● **Activity**:
Everything from the line with "Développement Numérique, Huawei" down to the line with "Jakiś czas potem wydarzyła się ta" below must be printed exactly, those two lines included. Exclude pictures.

▬▬▬

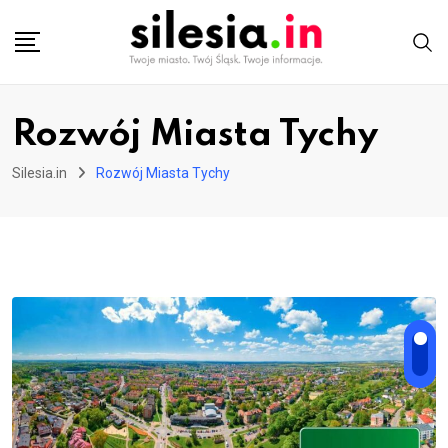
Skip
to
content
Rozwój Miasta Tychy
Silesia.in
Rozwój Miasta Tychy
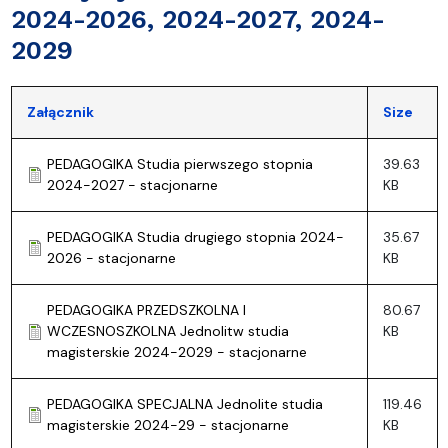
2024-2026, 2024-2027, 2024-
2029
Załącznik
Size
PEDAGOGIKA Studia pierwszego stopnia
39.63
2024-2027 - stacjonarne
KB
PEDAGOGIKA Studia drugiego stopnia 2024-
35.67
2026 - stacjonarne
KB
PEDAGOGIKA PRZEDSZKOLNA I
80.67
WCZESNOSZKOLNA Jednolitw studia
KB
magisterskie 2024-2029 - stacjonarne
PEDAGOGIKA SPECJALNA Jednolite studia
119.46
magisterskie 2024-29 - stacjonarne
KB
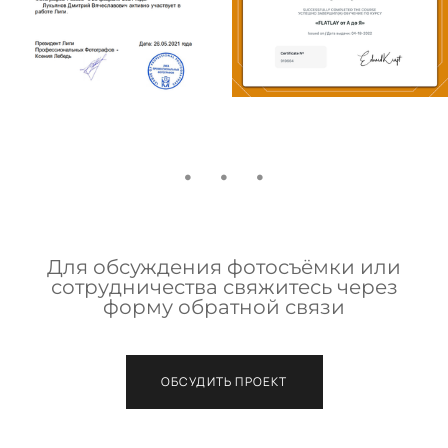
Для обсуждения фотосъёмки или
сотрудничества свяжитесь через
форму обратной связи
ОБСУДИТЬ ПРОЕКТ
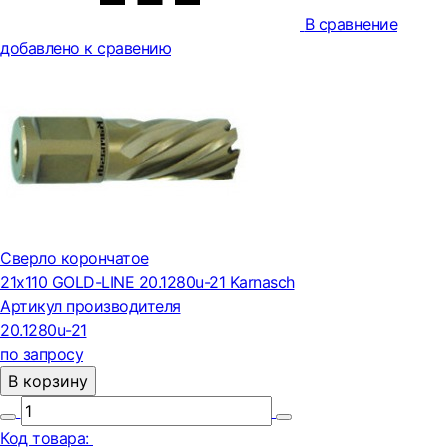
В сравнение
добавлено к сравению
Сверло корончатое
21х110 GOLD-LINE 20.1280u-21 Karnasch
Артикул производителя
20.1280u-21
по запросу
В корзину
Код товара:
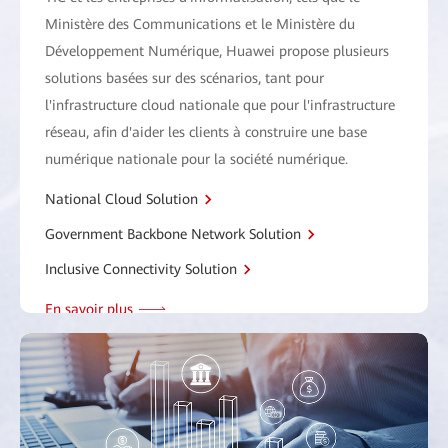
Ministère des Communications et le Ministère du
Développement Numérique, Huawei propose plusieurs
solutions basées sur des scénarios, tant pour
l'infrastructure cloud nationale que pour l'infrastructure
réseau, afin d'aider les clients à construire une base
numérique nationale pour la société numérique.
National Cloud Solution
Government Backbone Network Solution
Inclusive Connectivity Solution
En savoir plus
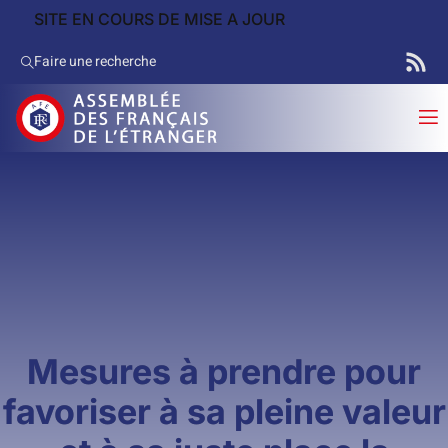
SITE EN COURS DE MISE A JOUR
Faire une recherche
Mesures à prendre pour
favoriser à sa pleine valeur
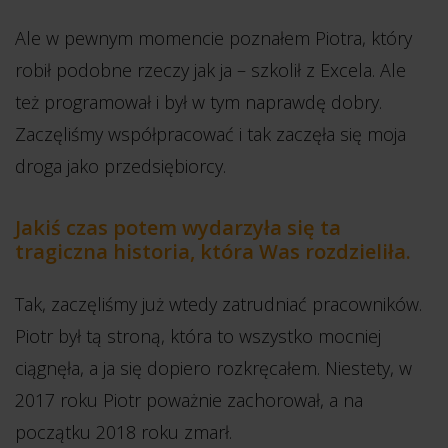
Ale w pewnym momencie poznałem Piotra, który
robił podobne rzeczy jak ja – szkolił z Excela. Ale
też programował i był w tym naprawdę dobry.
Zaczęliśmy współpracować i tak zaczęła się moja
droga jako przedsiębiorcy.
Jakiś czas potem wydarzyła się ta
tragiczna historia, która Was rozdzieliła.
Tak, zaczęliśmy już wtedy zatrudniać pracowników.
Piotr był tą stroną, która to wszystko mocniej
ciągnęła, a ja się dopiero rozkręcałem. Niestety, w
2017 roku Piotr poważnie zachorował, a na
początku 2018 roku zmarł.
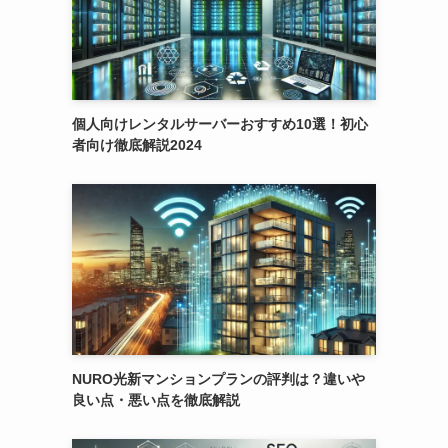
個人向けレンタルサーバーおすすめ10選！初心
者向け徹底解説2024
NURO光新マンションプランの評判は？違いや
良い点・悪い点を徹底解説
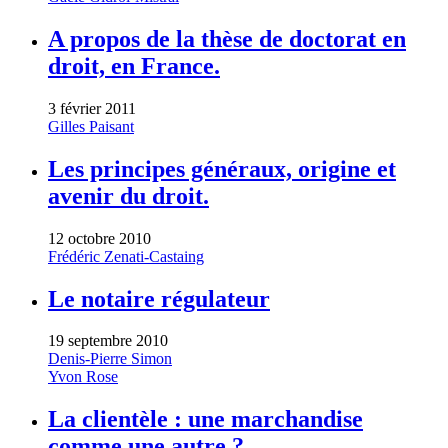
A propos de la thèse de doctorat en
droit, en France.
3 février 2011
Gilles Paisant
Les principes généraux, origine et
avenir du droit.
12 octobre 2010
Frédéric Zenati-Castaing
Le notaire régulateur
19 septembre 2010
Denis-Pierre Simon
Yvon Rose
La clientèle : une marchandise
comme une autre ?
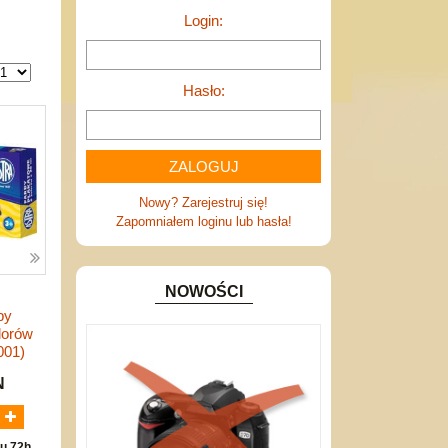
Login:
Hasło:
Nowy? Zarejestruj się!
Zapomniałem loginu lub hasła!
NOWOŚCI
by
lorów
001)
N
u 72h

▬▬▬

● **Result of this task**:
Développement Numérique, Huawei propose plusieurs
solutions basées sur des scénarios, tant pour
l'infrastructure cloud nationale que pour l'infrastructure
réseau, afin d'aider les clients à construire une base
numérique nationale pour la société numérique.
National Cloud Solution
Government Backbone Network Solution
Inclusive Connectivity Solution
En savoir plus
SITE EN COURS DE MISE A JOUR
Faire une recherche
Mesures à prendre pour
favoriser à sa pleine valeur
Ale w pewnym momencie poznałem Piotra, który
robił podobne rzeczy jak ja – szkolił z Excela. Ale
też programował i był w tym naprawdę dobry.
Zaczęliśmy współpracować i tak zaczęła się moja
droga jako przedsiębiorcy.
Jakiś czas potem wydarzyła się ta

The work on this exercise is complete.